We have somewhat modernized literature at the content level, addressing social reform, progressive ideals, caste-gender-existential struggles, and humanistic concerns. But form has not changed.
As a result, Telugu fiction still clings to ideas like “good things happen to good people,” “evil is punished,” and “stories must contain a clear moral lesson or message.” Characters remain fixed, static, unaffected by their environments. Stories, whether ending happily or tragically, always arrive neatly at the shore, never departing from structural conventions.
Another problem is that our writers view science not as a form of knowledge but as a profession.

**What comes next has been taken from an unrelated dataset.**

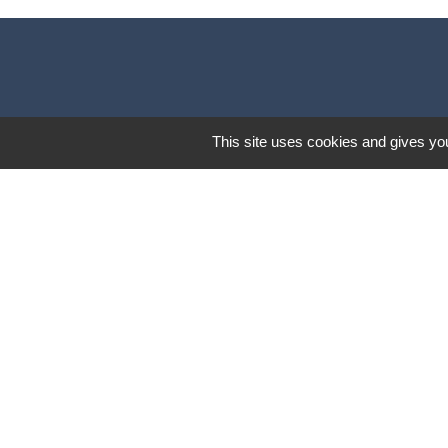
This site uses cookies and gives you
Mentions légales
-
Poli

Scientific reading is rare in society. Writers fear that accepting science may diminish their ‘sensitivity.’ Science and modernity are often mistaken for colonial or capitalist constructs. Add to this the political-economic systems emerging from the wounds of colonialism—systems too large to confront—and philosophical modernity has found no firm foundation in our literature.
Given all this, unless the worldview created by science enters our narrative structures, neither our literature nor our society can take a genuine step toward modernity. Science and literature must move together, as mutually supporting forces; only then can society modernize. Only when this awareness emerges will future writers forge new literary paths.
If not—no matter how contemporary the themes or how many new-generation writers emerge—modernity will remain nothing more than a surface decoration.